_AVAILABLE DATA_:
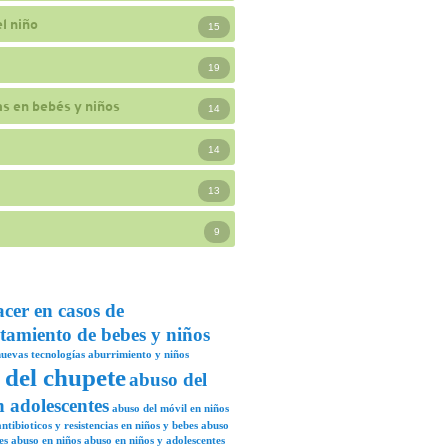
l niño
15
19
s en bebés y niños
14
14
13
9
acer en casos de
tamiento de bebes y niños
uevas tecnologías
aburrimiento y niños
 del chupete
abuso del
n adolescentes
abuso del móvil en niños
ntibioticos y resistencias en niños y bebes
abuso
es
abuso en niños
abuso en niños y adolescentes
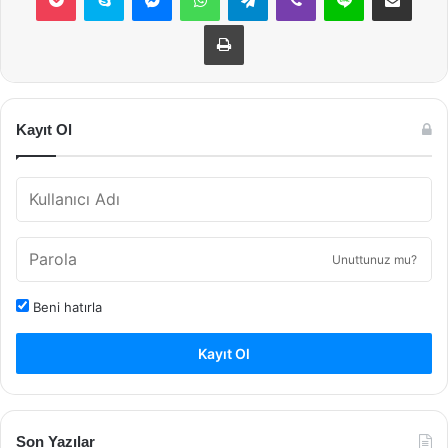
Yazdır
Kayıt Ol
Unuttunuz mu?
Beni hatırla
Kayıt Ol
Son Yazılar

_WORK INSTRUCTIONS_: An exact reproduction of every record above is required, with no pictures included.

_SOLUTION_:
l niño
15
19
s en bebés y niños
14
14
13
9
acer en casos de
tamiento de bebes y niños
uevas tecnologías
aburrimiento y niños
 del chupete
abuso del
n adolescentes
abuso del móvil en niños
ntibioticos y resistencias en niños y bebes
abuso
es
abuso en niños
abuso en niños y adolescentes
Yazdır
Kayıt Ol
Unuttunuz mu?
Beni hatırla
Kayıt Ol
Son Yazılar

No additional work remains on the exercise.